• **REQUIRED ACTION**: Apart from the images, every record below must be given again without alteration.

Saved data entries
------------------------------------------------------------
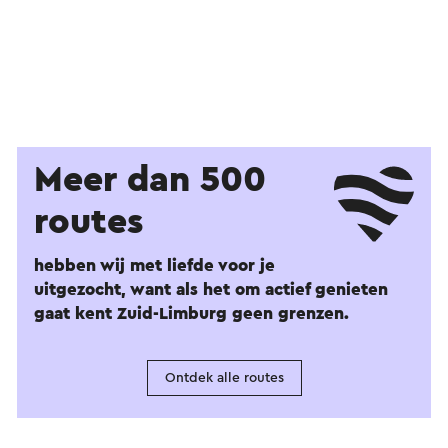
Meer dan 500
routes
hebben wij met liefde voor je
uitgezocht, want als het om actief genieten
gaat kent Zuid-Limburg geen grenzen.
Ontdek alle routes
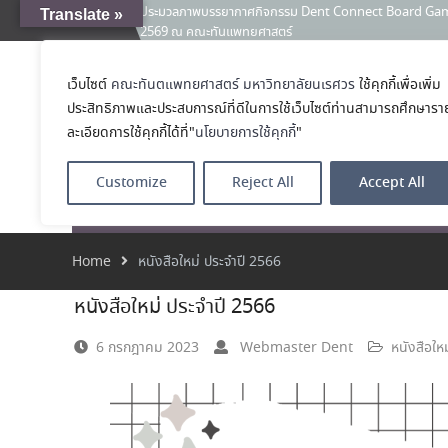
ประมวลภาพบรรยากาศกิจกรรม Dent Connect Board Game Café
Translate »
News:
2569 ณ คณะทันแพทยศาสตร์
คณะทันตแพทยศาสตร์ มหาวิทยาลัยนเรศวร ร่วมออกบูธประชา
และหลักสูตรประกาศนียบัตรผู้ช่วยทันตแพทย์ ในโครงการ 
เว็บไซต์
คณะทันตแพทยศาสตร์ มหาวิทยาลัยนเรศวร
ใช้คุกกี้เพื่อเพิ่ม
คณะทันตแพทย
เคลียร์ตัวตน ค้นหาตัวเอง
ประสิทธิภาพและประสบการณ์ที่ดีในการใช้เว็บไซต์ท่านสามารถศึกษารา
ประกาศคณะทันตแพทยศาสตร์ มหาวิทยาลัยนเรศวร เรื่อง ผู้ผ่
โรงเรียนทันตแพ
(เงินรายได้) ตำแหน่ง ผู้ปฏิบัติงานทันตกรรม
ละเอียดการใช้คุกกี้ได้ที่"
นโยบายการใช้คุกกี้
"
Customize
Reject All
Accept All
หน้าแรก
เกี่ยวกับ
หลักสูตร
โรงพยาบาลทัน
Home
หนังสือใหม่ ประจำปี 2566
หนังสือใหม่ ประจำปี 2566
6 กรกฎาคม 2023
Webmaster Dent
หนังสือใหม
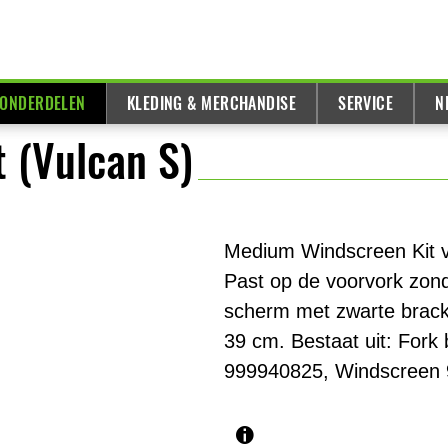
 ONDERDELEN
KLEDING & MERCHANDISE
SERVICE
N
 (Vulcan S)
Medium Windscreen Kit v
Past op de voorvork zon
scherm met zwarte bracke
39 cm. Bestaat uit: For
999940825, Windscreen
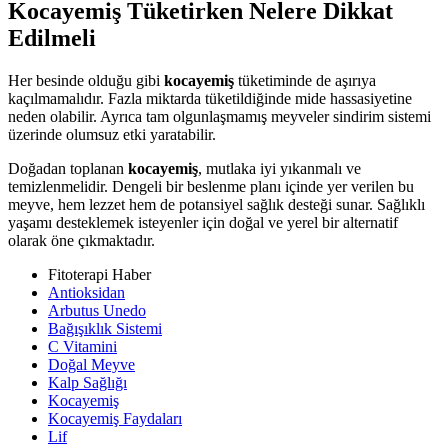
Kocayemiş Tüketirken Nelere Dikkat
Edilmeli
Her besinde olduğu gibi
kocayemiş
tüketiminde de aşırıya
kaçılmamalıdır. Fazla miktarda tüketildiğinde mide hassasiyetine
neden olabilir. Ayrıca tam olgunlaşmamış meyveler sindirim sistemi
üzerinde olumsuz etki yaratabilir.
Doğadan toplanan
kocayemiş
, mutlaka iyi yıkanmalı ve
temizlenmelidir. Dengeli bir beslenme planı içinde yer verilen bu
meyve, hem lezzet hem de potansiyel sağlık desteği sunar. Sağlıklı
yaşamı desteklemek isteyenler için doğal ve yerel bir alternatif
olarak öne çıkmaktadır.
Fitoterapi Haber
Antioksidan
Arbutus Unedo
Bağışıklık Sistemi
C Vitamini
Doğal Meyve
Kalp Sağlığı
Kocayemiş
Kocayemiş Faydaları
Lif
------------------------------------------------------------
• **EXPECTED ANSWER**:
Meer dan 500
routes
hebben wij met liefde voor je
uitgezocht, want als het om actief genieten
gaat kent Zuid-Limburg geen grenzen.
Ontdek alle routes
ประมวลภาพบรรยากาศกิจกรรม Dent Connect Board Game Café
Translate »
News:
2569 ณ คณะทันแพทยศาสตร์
คณะทันตแพทยศาสตร์ มหาวิทยาลัยนเรศวร ร่วมออกบูธประชา
และหลักสูตรประกาศนียบัตรผู้ช่วยทันตแพทย์ ในโครงการ 
เว็บไซต์
คณะทันตแพทยศาสตร์ มหาวิทยาลัยนเรศวร
ใช้คุกกี้เพื่อเพิ่ม
คณะทันตแพทย
เคลียร์ตัวตน ค้นหาตัวเอง
ประสิทธิภาพและประสบการณ์ที่ดีในการใช้เว็บไซต์ท่านสามารถศึกษารา
ประกาศคณะทันตแพทยศาสตร์ มหาวิทยาลัยนเรศวร เรื่อง ผู้ผ่
โรงเรียนทันตแพ
(เงินรายได้) ตำแหน่ง ผู้ปฏิบัติงานทันตกรรม
ละเอียดการใช้คุกกี้ได้ที่"
นโยบายการใช้คุกกี้
"
Customize
Reject All
Accept All
หน้าแรก
เกี่ยวกับ
หลักสูตร
โรงพยาบาลทัน
Home
หนังสือใหม่ ประจำปี 2566
หนังสือใหม่ ประจำปี 2566
6 กรกฎาคม 2023
Webmaster Dent
หนังสือใหม
 ONDERDELEN
KLEDING & MERCHANDISE
SERVICE
N
 (Vulcan S)
Medium Windscreen Kit v
Past op de voorvork zon
scherm met zwarte bracke
39 cm. Bestaat uit: For
999940825, Windscreen
Kocayemiş Tüketirken Nelere Dikkat
Edilmeli
Her besinde olduğu gibi
kocayemiş
tüketiminde de aşırıya
kaçılmamalıdır. Fazla miktarda tüketildiğinde mide hassasiyetine
neden olabilir. Ayrıca tam olgunlaşmamış meyveler sindirim sistemi
üzerinde olumsuz etki yaratabilir.
Doğadan toplanan
kocayemiş
, mutlaka iyi yıkanmalı ve
temizlenmelidir. Dengeli bir beslenme planı içinde yer verilen bu
meyve, hem lezzet hem de potansiyel sağlık desteği sunar. Sağlıklı
yaşamı desteklemek isteyenler için doğal ve yerel bir alternatif
olarak öne çıkmaktadır.
Fitoterapi Haber
Antioksidan
Arbutus Unedo
Bağışıklık Sistemi
C Vitamini
Doğal Meyve
Kalp Sağlığı
Kocayemiş
Kocayemiş Faydaları
Lif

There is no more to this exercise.